Tal situação criou uma dupla linha de oposições. A primeira confronta as multinacionais do Norte aos países do Sul. As empresas do complexo genético-industrial argumentam que a proteção através de patentes constitui uma premissa indispensável ao investimento na pesquisa-desenvolvimento, enquanto os segundos — que detêm a maior parte da diversidade biológica do planeta — defendem que a riqueza variável que interessa tanto às firmas ocidentais é freqüentemente obra de vários séculos de agricultura tradicional. Mas, embora se oponham quanto à apropriação das conseqüências da revolução biotecnológica, Norte e Sul estão de acordo num ponto: o patrimônio genético mundial é comparável a uma mercadoria. Esta posição é rechaçada por um número crescente de organizações não-governamentais (ONG) e por certos Estados, segundo os quais — e é aqui que passa a segunda linha de fratura — o patrimônio genético deve continuar (ou voltar a ser) patrimônio comum da humanidade.
A Convenção Internacional sobre Biodiversidade
O único texto internacional dedicado à biodiversidade enquanto tal é a Convenção Internacional sobre a Diversidade Biológica, assinada em Junho de 1992, durante a Cúpula da Terra do Rio de Janeiro, que entrou em vigor em 24 de dezembro do ano seguinte. Nos termos do artigo primeiro, seus objetivos “são: a conservação da diversidade biológica, a utilização duradoura dos seus elementos e a partilha justa e equitativa das vantagens resultantes da exploração de recursos genéticos, principalmente graças a um acesso satisfatório aos recursos genéticos e a uma transferência apropriada de técnicas pertinentes, tendo em conta todos os direitos sobre estes recursos e técnicas, e graças a um financiamento adequado”.

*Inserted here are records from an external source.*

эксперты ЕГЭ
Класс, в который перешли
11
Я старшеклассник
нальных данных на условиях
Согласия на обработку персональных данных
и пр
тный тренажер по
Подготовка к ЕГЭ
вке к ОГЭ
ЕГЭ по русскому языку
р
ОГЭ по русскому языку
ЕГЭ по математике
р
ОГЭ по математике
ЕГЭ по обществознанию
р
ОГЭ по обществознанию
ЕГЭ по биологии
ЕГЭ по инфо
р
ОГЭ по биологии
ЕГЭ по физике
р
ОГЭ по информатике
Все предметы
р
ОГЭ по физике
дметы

Quem não subscreveria um programa aparentemente tão razoável? Provavelmente, todos aqueles que não levarem a curiosidade até à leitura do artigo 3, que estipula que “os Estados têm o direito soberano de explorar os seus próprios recursos segundo a sua política de ambiente”, ou, ainda, o artigo 15, alínea 1, que determina que “o poder de determinar o acesso aos recursos genéticos pertence aos governos e é regido pela legislação nacional”.
Através destas disposições, a convenção de 1992 recusa claramente aplicar aos recursos genéticos o estatuto de patrimônio comum da humanidade. Prevê, aliás, no seu artigo 15, alínea 7, um princípio de compensação.

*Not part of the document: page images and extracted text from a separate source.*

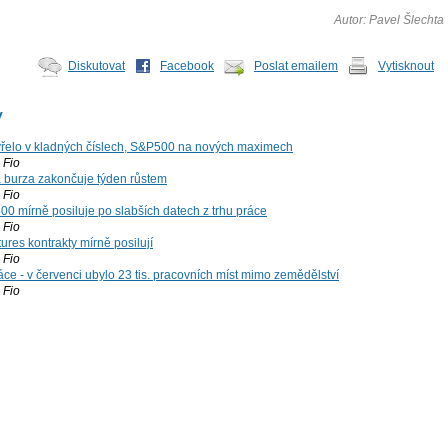
Autor: Pavel Šlechta
Diskutovat
Facebook
Poslat emailem
Vytisknout
y
řelo v kladných číslech, S&P500 na nových maximech
Fio
á burza zakončuje týden růstem
Fio
00 mírně posiluje po slabších datech z trhu práce
Fio
ures kontrakty mírně posilují
Fio
ce - v červenci ubylo 23 tis. pracovních míst mimo zemědělství
Fio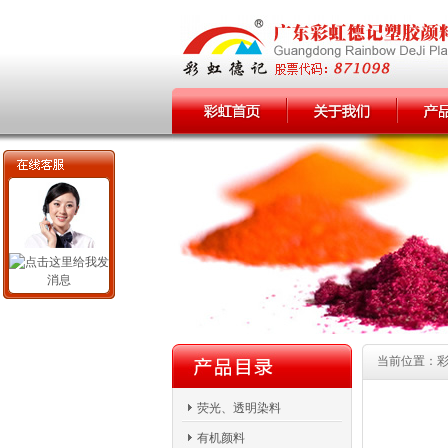
当前位置：彩虹
荧光、透明染料
有机颜料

Certamente, pode-se ver nesta convenção um “compromisso de valor legal para acabar com a destruição (da biodiversidade) e assegurar a conservação e utilização duradoura da diversidade biológica “, como afirmam os peritos da Genetic Resources Action International (GRAIN) e da Fondation Gaia (Commerce mondial et biodiversité en conflit, n.º 1, Abril de 1998). Eles opõem, aliás, o Convenção, ao Acordo sobre os Direitos de Propriedade Intelectual no Comércio (ADPIC) da OMC. Perfeitamente conscientes de um possível desvio mercantil, os redatores do relatório da GRAIN e da Fondation Gaia não afastam, de maneira nenhuma, o risco do documento assinado no Rio degenerar “numa simples carta legal reguladora da transferência dos genes do Sul para o Norte no âmbito dos contratos de acordo mútuo”. Dito de outra maneira, que oficialize a corrida à apropriação do ser vivo.
Quem controla a natureza?
Infelizmente, tudo leva a crer que há mais seguidismo que antagonismo entre o ADPIC da OMC e a Convenção de 1992, que autoriza, em certa medida, a tratar a biodiversidade como uma simples questão de recursos genéticos, retirando deles os maiores lucros possíveis.
Como sublinham Catherine Aubertin e Franck-Dominique Vivien, “assinando a Convenção e obtendo o poder de vender os seus recursos, os países do Sul reconheceram, de fato, os direitos de propriedade intelectual sobre o ser vivo definidos pelo Norte… A patente é a condição das rendas. Os recursos genéticos estão, assim, ligados ao regime de outras matérias-primas e são tratados como produtos comerciais”. Para avaliar bem a desigualdade que o sistema de patentes encarna, lembre-se que, segundo a Organização Mundial da Propriedade Intelectual (OMPI), o setor privado e as empresas de países industrializados detinham, em meados dos anos 90, em todos os domínios, 95% das patentes de África, praticamente 85% das da América Latina e 70% das da Ásia.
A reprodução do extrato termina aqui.